You are invited to join the Historic barn and Farm Foundation for our 2025 Barn Tour and Annual Meeting in Somerset County, Pennsylvania, on Friday and Saturday, June 6 and 7. Located on the Allegheny Plateau in the highest part of the state, the rural landscape of Somerset offers sweeping vistas, historic communities along the Glades Pike and the Forbes and National Roads, and well-preserved farm sites in the uplands, valleys, and hollows of the county. We will visit log and frame barns in this historic community, exploring aspects of form, construction, and decoration which are characteristic of the region. A prominent feature of the tour will be the fascinating turn-of-the-century practice of ‘splitting’ existing frame barns to enlarge them for expanding dairy operations, a barn-building method unique to Somerset County. This tour draws on decades of research by Somerset resident and HBFF member Fred Will into ‘Split Barns’, sawn fretwork ‘Barn Stars’, enclosed forebay ‘Storm Sheds’, and other regional characteristics which contribute to the distinctive vernacular architecture of Somerset County.

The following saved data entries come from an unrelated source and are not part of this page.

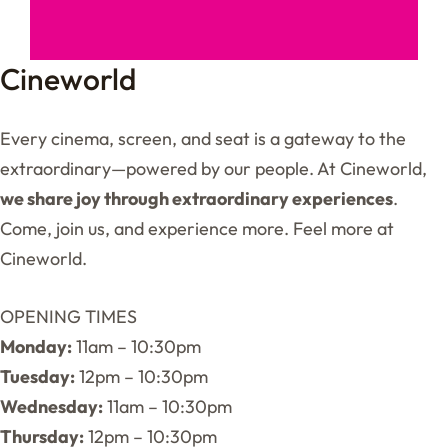
Cineworld
Every cinema, screen, and seat is a gateway to the
extraordinary—powered by our people. At Cineworld,
we share joy through extraordinary experiences
.
Come, join us, and experience more. Feel more at
Cineworld.
OPENING TIMES
Monday:
11am – 10:30pm
Tuesday:
12pm – 10:30pm
Wednesday:
11am – 10:30pm
Thursday:
12pm – 10:30pm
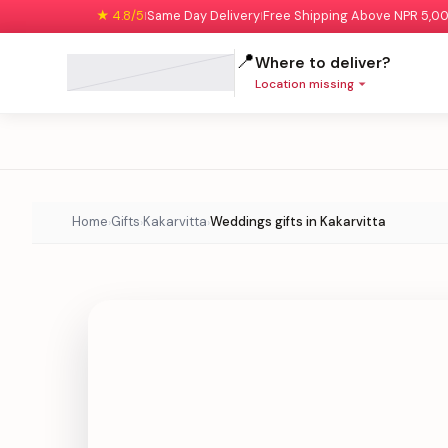
★ 4.8/5
Same Day Delivery
Free Shipping Above NPR 5,0
|
|
📍
Where to deliver?
Location missing
Home
Gifts
Kakarvitta
Weddings gifts in Kakarvitta
›
›
›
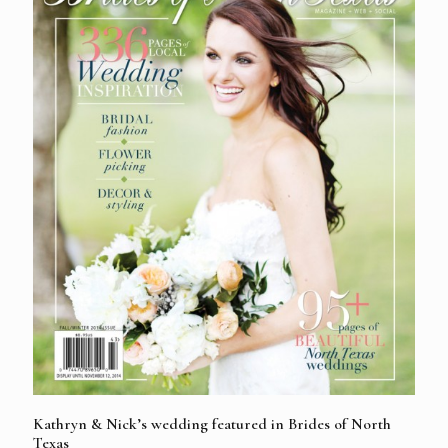
Kathryn & Nick’s wedding featured in Brides of North
Texas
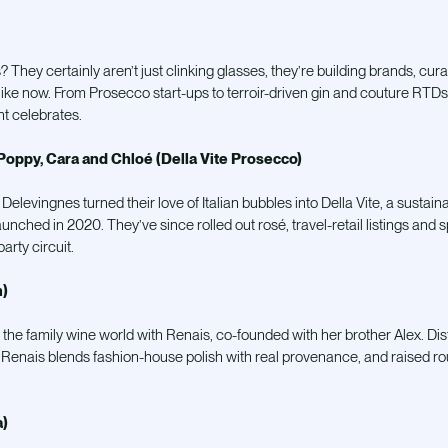
s? They certainly
aren’t just clinking glasses, they’re building brands, cur
s like now. From Prosecco start-ups to terroir-driven gin and couture RTD
t celebrates.
Poppy, Cara and Chloé (Della Vite Prosecco)
e Delevingnes turned their love of Italian bubbles into Della Vite, a sust
unched in 2020. They’ve since rolled out rosé, travel-retail listings an
arty circuit.
)
 the family wine world with Renais, co-founded with her brother Alex. Dist
Renais blends fashion-house polish with real provenance, and raised r
a)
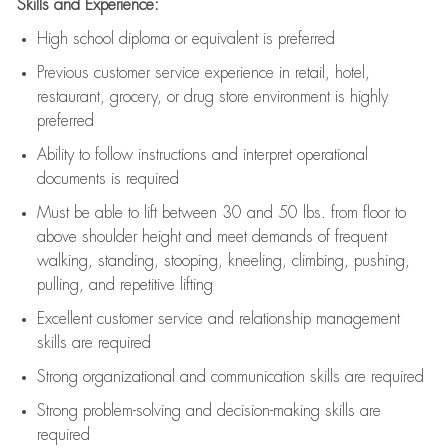
Skills and Experience:
High school diploma or equivalent is preferred
Previous
customer service experience in retail, hotel,
restaurant, grocery, or drug store environment is highly
preferred
Ability to follow instructions and
interpret operational
documents is
required
Must be able to lift between 30 and 50 lbs. from floor to
above shoulder height and meet demands of frequent
walking, standing, stooping, kneeling, climbing, pushing,
pulling, and repetitive lifting
Excellent customer service and relationship management
skills are
required
Strong organizational and communication skills are
required
Strong problem-solving and decision-making skills are
required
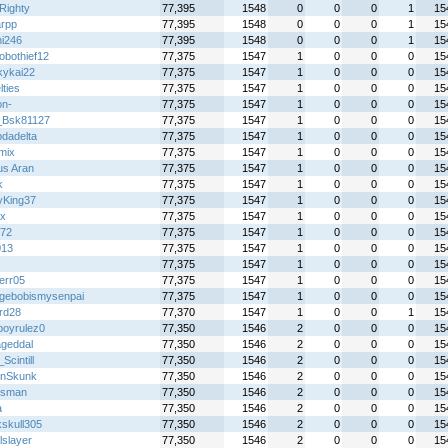
Righty
77,395
1548
0
0
0
1
15
rpp
77,395
1548
0
0
0
1
15
hi246
77,395
1548
0
0
0
1
15
obothief12
77,375
1547
1
0
0
0
15
kykai22
77,375
1547
1
0
0
0
15
ties
77,375
1547
1
0
0
0
15
on-
77,375
1547
1
0
0
0
15
_Bsk81127
77,375
1547
1
0
0
0
15
dadelta
77,375
1547
1
0
0
0
15
mix
77,375
1547
1
0
0
0
15
s Aran
77,375
1547
1
0
0
0
15
k
77,375
1547
1
0
0
0
15
lyKing37
77,375
1547
1
0
0
0
15
x
77,375
1547
1
0
0
0
15
72
77,375
1547
1
0
0
0
15
013
77,375
1547
1
0
0
0
15
77,375
1547
1
0
0
0
15
err05
77,375
1547
1
0
0
0
15
gebobismysenpai
77,375
1547
1
0
0
0
15
rd28
77,370
1547
1
0
0
1
15
boyrulez0
77,350
1546
2
0
0
0
15
geddal
77,350
1546
2
0
0
0
15
cintill
77,350
1546
2
0
0
0
15
nSkunk
77,350
1546
2
0
0
0
15
iesman
77,350
1546
2
0
0
0
15
a
77,350
1546
2
0
0
0
15
kskull305
77,350
1546
2
0
0
0
15
lslayer
77,350
1546
2
0
0
0
15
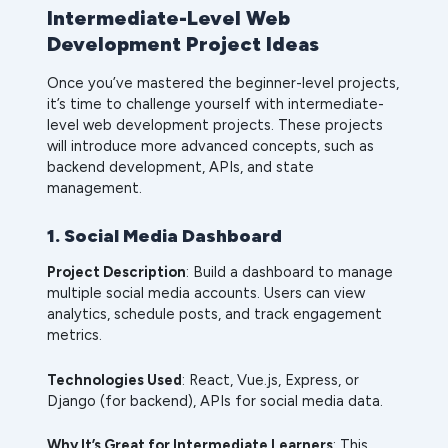
Intermediate-Level Web
Development Project Ideas
Once you’ve mastered the beginner-level projects,
it’s time to challenge yourself with intermediate-
level web development projects. These projects
will introduce more advanced concepts, such as
backend development, APIs, and state
management.
1. Social Media Dashboard
Project Description
: Build a dashboard to manage
multiple social media accounts. Users can view
analytics, schedule posts, and track engagement
metrics.
Technologies Used
: React, Vue.js, Express, or
Django (for backend), APIs for social media data.
Why It’s Great for Intermediate Learners
: This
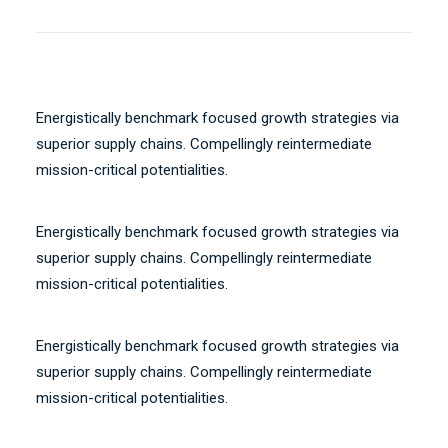
Energistically benchmark focused growth strategies via
superior supply chains. Compellingly reintermediate
mission-critical potentialities.
Energistically benchmark focused growth strategies via
superior supply chains. Compellingly reintermediate
mission-critical potentialities.
Energistically benchmark focused growth strategies via
superior supply chains. Compellingly reintermediate
mission-critical potentialities.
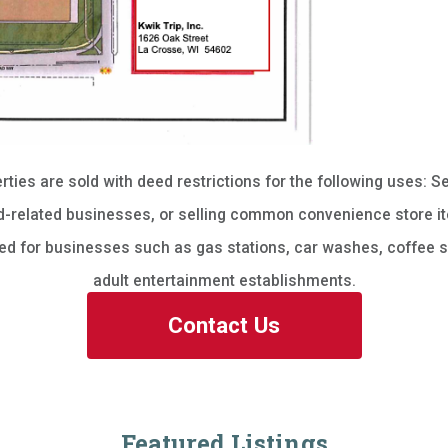
erties are sold with deed restrictions for the following uses: Se
-related businesses, or selling common convenience store it
sed for businesses such as gas stations, car washes, coffee s
adult entertainment establishments.
Contact Us
Featured Listings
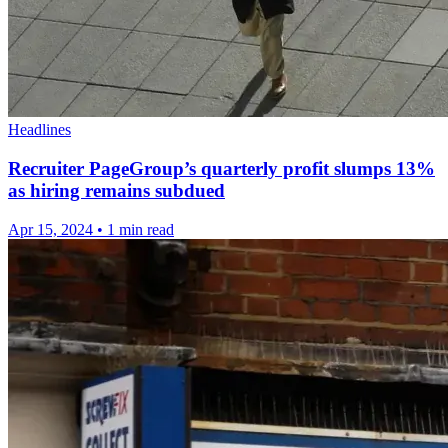
Headlines
Recruiter PageGroup’s quarterly profit slumps 13%
as hiring remains subdued
Apr 15, 2024
•
1 min read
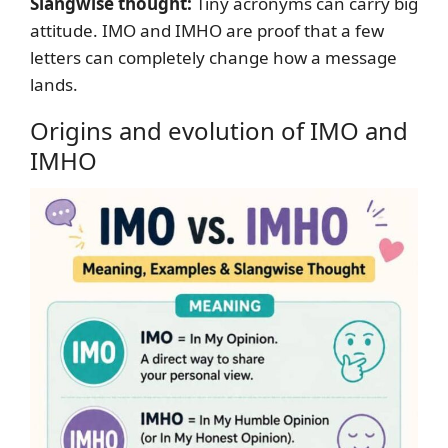
Slangwise thought:
Tiny acronyms can carry big
attitude. IMO and IMHO are proof that a few
letters can completely change how a message
lands.
Origins and evolution of IMO and
IMHO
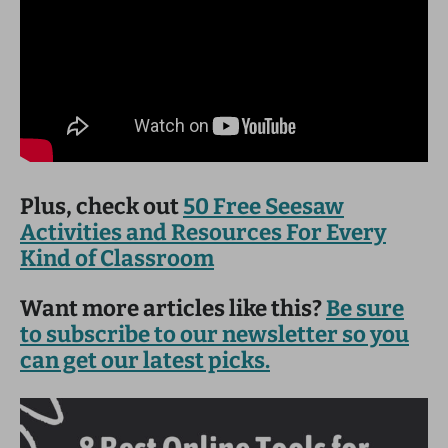
Plus, check out
50 Free Seesaw
Activities and Resources For Every
Kind of Classroom
Want more articles like this?
Be sure
to subscribe to our newsletter so you
can get our latest picks.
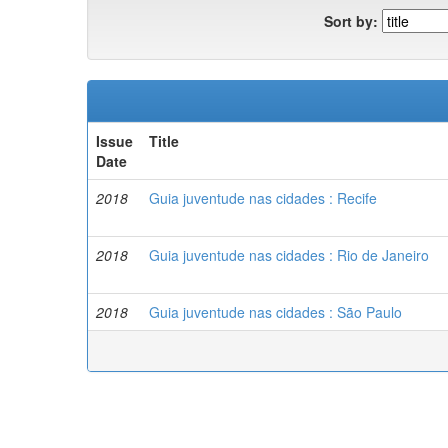
Sort by:
Issue
Title
Date
2018
Guia juventude nas cidades : Recife
2018
Guia juventude nas cidades : Rio de Janeiro
2018
Guia juventude nas cidades : São Paulo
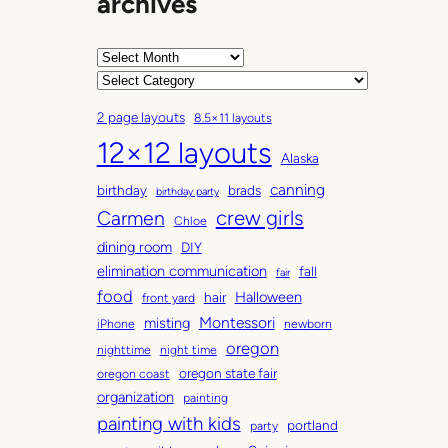
archives
A
r
C
c
a
2 page layouts
8.5×11 layouts
h
t
12×12 layouts
i
e
Alaska
v
g
canning
birthday
brads
e
o
birthday party
Carmen
crew girls
s
r
Chloe
i
dining room
DIY
e
elimination communication
fall
fair
s
food
Halloween
hair
front yard
Montessori
misting
iPhone
newborn
oregon
nighttime
night time
oregon state fair
oregon coast
organization
painting
painting with kids
portland
party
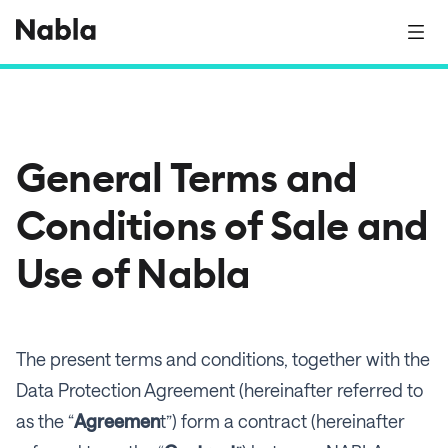
General Terms and
Conditions of Sale and
Use of Nabla
The present terms and conditions, together with the
Data Protection Agreement (hereinafter referred to
as the “
Agreemen
t”) form a contract (hereinafter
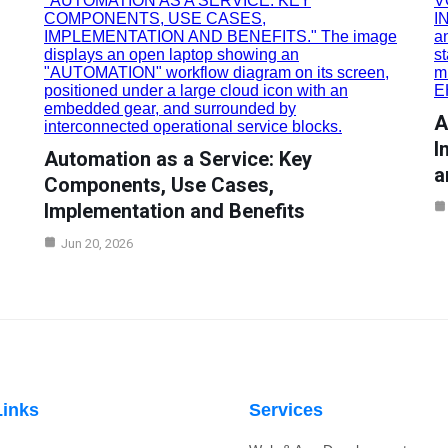
A
I
Automation as a Service: Key
a
Components, Use Cases,
Implementation and Benefits
Jun 20, 2026
Links
Services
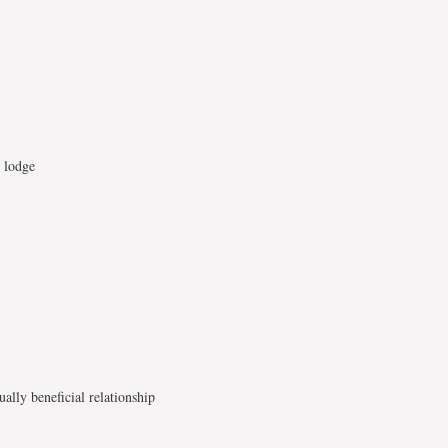
t lodge
lly beneficial relationship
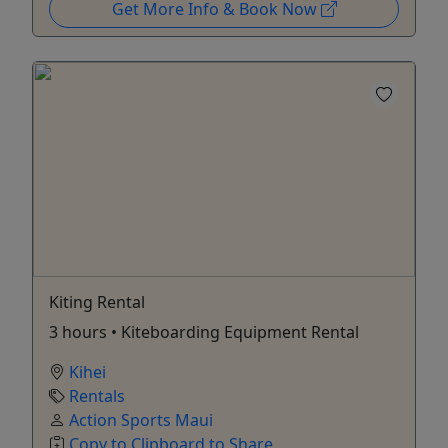
Get More Info & Book Now
Kiting Rental
3 hours • Kiteboarding Equipment Rental
Kihei
Rentals
Action Sports Maui
Copy to Clipboard to Share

Registration on Friday afternoon will be at the Somerset Historical Center, a rural history museum located four miles north of the town of Somerset. This Pennsylvania Historical and Museum Commission facility features an open-air collection of rural buildings and a recreated 1830s farmstead with log ground barn, as well as interior gallery display of regional artifacts, a library, and museum store. The Annual Meeting and banquet will take place in the social room of a nearby Presbyterian Church. The Friday evening program will include an illustrated talk by Fred Will on his research of barn building in Somerset. Copies of Fred’s 2024 book, Split Barns & Barn Stars of Somerset County, PA and Much More! will be available for purchase.
The Saturday bus tour (via charter coach bus) will visit seven barns located within a five-mile radius of the town of Somerset. Sites on the tour range from two early nineteenth-century double-crib log barns to a Sears & Roebuck ‘Already Cut’ trussed roof barn built around 1920, and will include three examples of split barns. Our lunch venue will be the beautifully preserved 1896 dairy barn of the Robert Huston family, which displays artifacts of the agricultural, mining, and distilling activities of this local landmark farm.
Further details and forms for tour registration will be included in the Spring 2025 Forebay Post. We look forward to seeing you next June!